Malatya Barosu Başkanı Enver Han, toplumsal adaletin sağlanmasının tek yolunun hukukun üstünlüğünün tesis edilmesi olduğunu vurgulayarak, “Yargı faaliyeti ya da yargı felsefesine ilişkin yorum yaparken, mevcut iktidar, geçmiş iktidarlar ya da gelecekteki iktidarlar bağlamında düşünmeyin. Evrensel hukuk ilkeleri bağlamında düşünün. Yargı ve hukuk her daim olacaktır. Partiler gelip geçicidir ama aslolan hukuktur, hukukun üstünlüğüdür” dedi.
İnönü Üniversitesi Battalgazi Meslek Yüksekokulu Yerel Yönetimler Programı’nda, Öğretim Görevlisi Niyazi Doğan tarafından verilen “Türkiye’nin Yönetim Yapısı” dersi kapsamında, geçtiğimiz günlerde “Kuvvetler Ayrılığı Bağlamında Yargı ve Savunmanın İşlevi” başlıklı bir seminer düzenlendi.
Seminere konuşmacı olarak Malatya Barosu Başkanı Enver Han katıldı. İnönü Üniversitesi Battalgazi Meslek Yüksekokulu Konferans Salonu’nda düzenlenen seminere, Battalgazi MYO Müdürü Prof. Dr. Orhan Gündüz, Battalgazi MYO Yönetim ve Organizasyon Bölümü Başkanı Doç. Dr. Şanlı Kabaktepe, Battalgazi MYO Müdür Yardımcısı, Öğretim Görevlisi Cumali Aydoğan, Battalgazi MYO Genel Sekreteri Sabri Elmas, Yerel Yönetim Programı öğretim görevlileri Niyazi Doğan, Taha Ateş ve yerel Yönetimler Programı öğrencileri katıldı.
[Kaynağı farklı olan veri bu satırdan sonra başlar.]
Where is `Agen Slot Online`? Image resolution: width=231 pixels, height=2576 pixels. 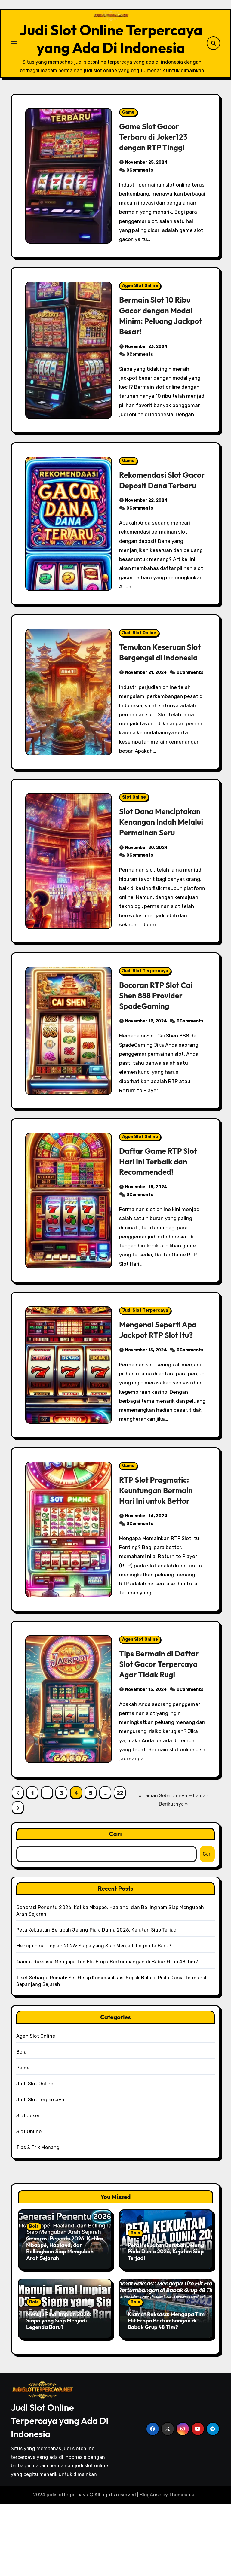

Seminerin ana başlığının yanı sıra Yerel Yönetimler Programı öğrencilerine yönelik “Kariyer Planlama ve Deneyim Aktarma” bölümünde, kişisel kariyer serüvenine ilişkin bilgiler veren, öğrencilere hayata dair deneyimlerini aktaran ve gelecek planlaması için öneriler sunan Malatya Barosu Başkanı Enver Han, yaklaşık iki saat boyunca, toplumsal adaletin sağlanmasında hukukun üstünlüğünün önemi, demokrasinin kökleşmesi yolunda kuvvetler ayrılığının vazgeçilmezliği, baroların ve avukatların yargının kurucu unsurlarından biri olarak temel işlevlerini anlattı.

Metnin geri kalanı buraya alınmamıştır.